Est-ce qu’on crée des problèmes sans le faire exprès?
« Ce qui est fascinant, avec la réaction à la bande-annonce du documentaire, c’est que la méthode Andrew Tate dont se servent tous les intervenants, c’est d’utiliser les haters pour se faire de la publicité », m’explique Simon Coutu. De son propre aveu, c’est la première fois qu’un de ses projets fait réagir de la sorte. « Ce sont les commentaires qui ont fait circuler la publication. C’est une arme à deux tranchants. »
Afin de mieux comprendre les tenants et aboutissants de cette réaction épidermique, je me suis tourné vers Sony Carpentier, ancien collègue chez URBANIA, étudiant à la maîtrise en sociologie et chercheur sur les masculinités.

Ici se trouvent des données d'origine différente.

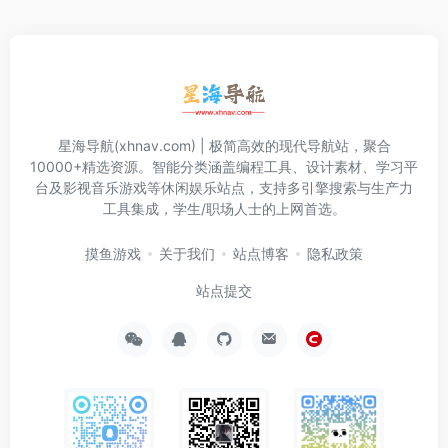
星海导航(xhnav.com) | 极简高效的现代导航站，聚合
10000+精选资源。智能分类涵盖编程工具、设计素材、学习平
台及影视音乐游戏等休闲娱乐站点，支持多引擎搜索与生产力
工具集成，学生/职场人士的上网首选。
摸鱼游戏
关于我们
站点博客
隐私政策
站点提交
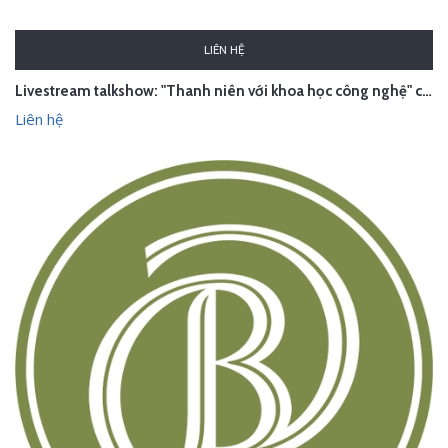
LIÊN HỆ
Livestream talkshow: "Thanh niên với khoa học công nghệ" của Viettel
Liên hệ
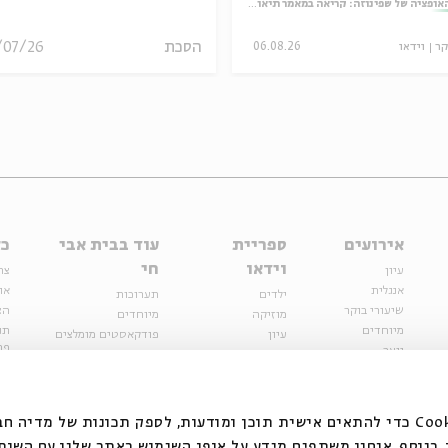
אופציה של שפינוזה: קריאה במאמר תיאולוגי־מדיני
הסכת
/07/26
קר
וידאו
06.08.26
אירועים
ספריית
עוד בבית אבי
כל
וידאו
חי
עיון
צר
אנגלית
או
ילדים
תערוכות
שיעורי בוקר
הצ
מוזיקה
מיוחדים
מיוחדים
תנ
עיון
פודקאסטים מומלצים
פר
נוער
מיוחדים
כתבות
חנ
ספרות ושירה
ספרות ושירה
קצה הקרחון
סדרות
על הדרך
אירועי עבר
מפלגת המחשבות
אנחנו משתמשים בקובצי Cookie כדי להתאים אישית תוכן ומודעות, לספק תכונות של מ
אירועים
בנוסף, אנחנו משתפים מידע על אופן השימוש באתר שלנו עם השות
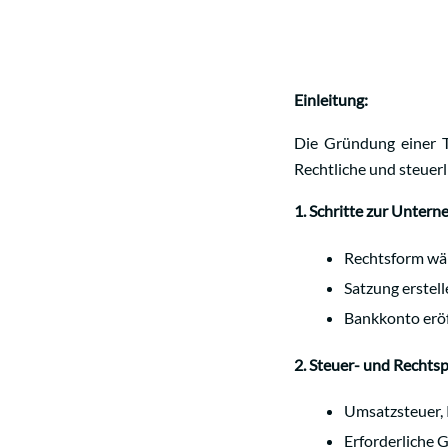
Einleitung:
Die Gründung einer To
Rechtliche und steuerl
1. Schritte zur Unte
Rechtsform wäh
Satzung erstel
Bankkonto erö
2. Steuer- und Rechtsp
Umsatzsteuer, 
Erforderliche 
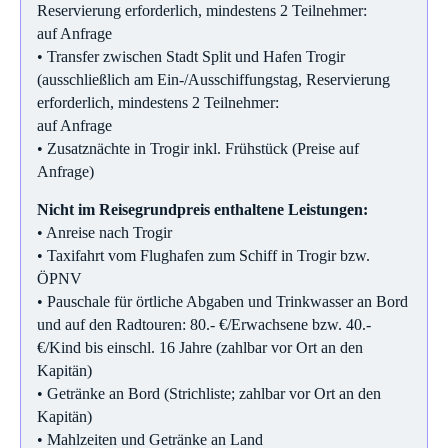
Reservierung erforderlich, mindestens 2 Teilnehmer:
auf Anfrage
• Transfer zwischen Stadt Split und Hafen Trogir
(ausschließlich am Ein-/Ausschiffungstag, Reservierung
erforderlich, mindestens 2 Teilnehmer:
auf Anfrage
• Zusatznächte in Trogir inkl. Frühstück (Preise auf
Anfrage)
Nicht im Reisegrundpreis enthaltene Leistungen:
• Anreise nach Trogir
• Taxifahrt vom Flughafen zum Schiff in Trogir bzw.
ÖPNV
• Pauschale für örtliche Abgaben und Trinkwasser an Bord
und auf den Radtouren: 80.- €/Erwachsene bzw. 40.-
€/Kind bis einschl. 16 Jahre (zahlbar vor Ort an den
Kapitän)
• Getränke an Bord (Strichliste; zahlbar vor Ort an den
Kapitän)
• Mahlzeiten und Getränke an Land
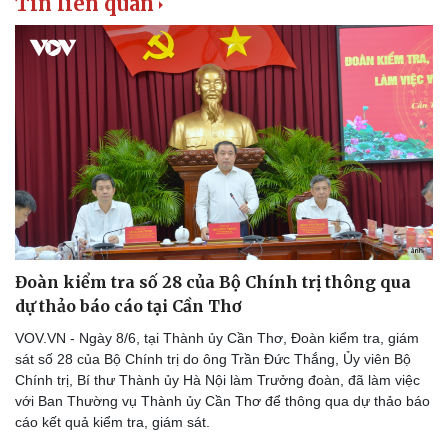
Tin liên quan
Đoàn kiểm tra số 28 của Bộ Chính trị thông qua
dự thảo báo cáo tại Cần Thơ
VOV.VN - Ngày 8/6, tại Thành ủy Cần Thơ, Đoàn kiểm tra, giám
sát số 28 của Bộ Chính trị do ông Trần Đức Thắng, Ủy viên Bộ
Chính trị, Bí thư Thành ủy Hà Nội làm Trưởng đoàn, đã làm việc
với Ban Thường vụ Thành ủy Cần Thơ để thông qua dự thảo báo
cáo kết quả kiểm tra, giám sát.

« J’ai peur que le documentaire n’ouvre la mauvaise discussion et ne crée une dynamique d’affrontement », confie Carpentier à propos du contenu de la bande-annonce. « Il ne faut pas essayer de les cristalliser dans leur identité. C’est pas parce que t’es pas un masculiniste que ta masculinité est saine, non plus. La discussion devrait être plus large. »
Le chercheur précise qu’à la base, le masculinisme est né d’un refus de s’adapter aux changements sociaux. Qu’on a socialisé les jeunes garçons à se conformer aux codes d’une masculinité bien précise et qu’on leur a promis des gains, l’atteinte d’un certain statut en échange de cette conformité, des promesses rendues caduques par notre époque caractérisée par les nombreux avancements faits par des communautés marginalisées.
« Ils doivent trouver ça très frustrant, que Timothée Chalamet soit considéré comme l’une des personnes les plus sexy au monde », lance Sony Carpentier.
Il ajoute que s’il est important de tenir les mâles alpha responsables de leurs propos, il ne faut toutefois pas démoniser ce courant. « Il faut éviter les extrêmes faciles de masculinité toxique et masculinité saine. La question est plus complexe. Il existe plusieurs façons d’être un homme sans reproduire la domination ou les comportements malsains. »
Alphas sera diffusé lundi soir prochain sur les ondes de Télé-Québec. À vous de vous faire votre propre opinion grâce à un éventail de points de vue allant bien au-delà du discours de vente des mâles alpha.
« J’ai pas la prétention d’avoir la vérité là-dessus. Mon approche était empathique. J’ai essayé de comprendre sans juger, mais en soulignant les contradictions », conclut Simon Coutu.